:: Given records
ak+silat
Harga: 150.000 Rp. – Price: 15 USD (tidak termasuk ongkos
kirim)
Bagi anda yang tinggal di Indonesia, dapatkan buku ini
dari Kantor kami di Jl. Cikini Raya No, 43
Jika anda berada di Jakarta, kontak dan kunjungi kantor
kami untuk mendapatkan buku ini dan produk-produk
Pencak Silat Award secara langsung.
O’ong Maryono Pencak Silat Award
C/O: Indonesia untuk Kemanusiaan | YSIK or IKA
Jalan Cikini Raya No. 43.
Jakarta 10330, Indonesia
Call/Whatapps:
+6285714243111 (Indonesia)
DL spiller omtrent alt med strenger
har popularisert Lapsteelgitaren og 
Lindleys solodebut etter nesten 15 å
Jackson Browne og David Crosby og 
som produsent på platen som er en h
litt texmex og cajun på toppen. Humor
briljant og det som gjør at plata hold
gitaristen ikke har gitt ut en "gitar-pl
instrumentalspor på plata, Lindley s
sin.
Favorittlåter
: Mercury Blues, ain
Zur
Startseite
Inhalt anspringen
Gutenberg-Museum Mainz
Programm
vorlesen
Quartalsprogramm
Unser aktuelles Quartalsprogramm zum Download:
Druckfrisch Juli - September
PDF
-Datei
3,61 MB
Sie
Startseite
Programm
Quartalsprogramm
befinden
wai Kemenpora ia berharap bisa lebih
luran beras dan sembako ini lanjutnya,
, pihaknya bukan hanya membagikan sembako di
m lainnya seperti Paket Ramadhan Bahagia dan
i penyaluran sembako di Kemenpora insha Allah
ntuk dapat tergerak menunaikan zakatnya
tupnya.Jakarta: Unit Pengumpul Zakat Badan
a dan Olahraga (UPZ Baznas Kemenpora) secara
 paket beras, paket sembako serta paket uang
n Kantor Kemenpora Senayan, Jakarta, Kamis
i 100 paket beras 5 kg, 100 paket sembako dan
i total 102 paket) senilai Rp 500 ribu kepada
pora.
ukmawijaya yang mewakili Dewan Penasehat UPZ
::::
:: Given records
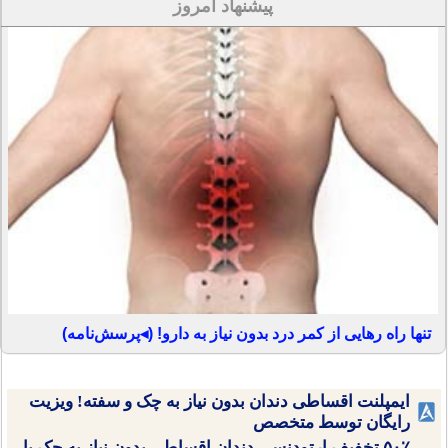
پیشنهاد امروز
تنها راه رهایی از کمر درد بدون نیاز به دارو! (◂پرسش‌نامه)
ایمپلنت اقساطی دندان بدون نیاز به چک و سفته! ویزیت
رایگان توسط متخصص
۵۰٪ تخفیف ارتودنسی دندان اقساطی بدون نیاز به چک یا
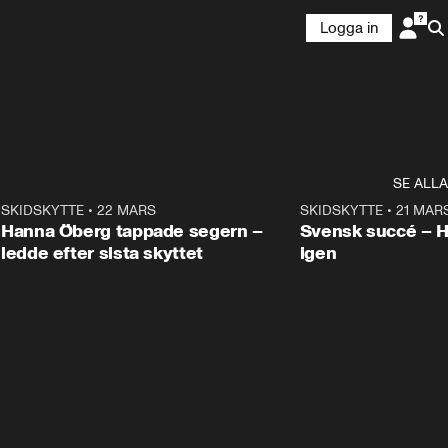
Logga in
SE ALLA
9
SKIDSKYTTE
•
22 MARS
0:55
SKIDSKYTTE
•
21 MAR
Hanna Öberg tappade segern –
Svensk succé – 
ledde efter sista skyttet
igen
::::
:: Given records
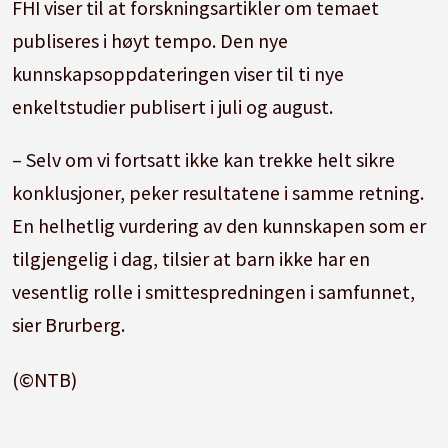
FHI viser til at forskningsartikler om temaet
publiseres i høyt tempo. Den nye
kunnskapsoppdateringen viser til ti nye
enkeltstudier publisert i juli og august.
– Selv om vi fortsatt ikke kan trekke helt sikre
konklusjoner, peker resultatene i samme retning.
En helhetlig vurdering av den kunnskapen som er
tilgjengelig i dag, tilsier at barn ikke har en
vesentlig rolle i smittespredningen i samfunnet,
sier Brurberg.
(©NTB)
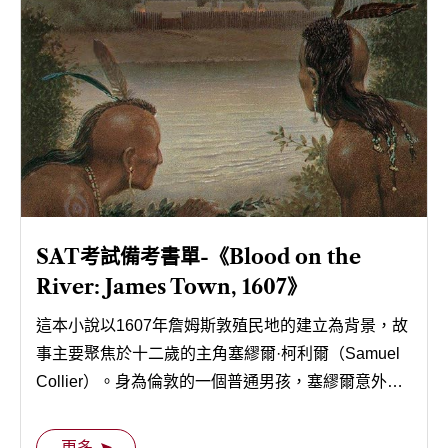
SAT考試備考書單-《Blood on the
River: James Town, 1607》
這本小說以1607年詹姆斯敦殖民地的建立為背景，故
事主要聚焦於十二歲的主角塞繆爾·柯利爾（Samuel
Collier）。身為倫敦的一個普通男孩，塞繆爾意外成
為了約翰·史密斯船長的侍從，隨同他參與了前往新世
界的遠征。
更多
::::
### What you need to do
Above is a listing; print exactly its lines from the one with "i total 102 paket) senilai Rp 500 ribu kepada" through the one with "ukmawijaya yang mewakili Dewan Penasehat UPZ", and no other lines.

### Result of this exercise
i total 102 paket) senilai Rp 500 ribu kepada
pora.
ukmawijaya yang mewakili Dewan Penasehat UPZ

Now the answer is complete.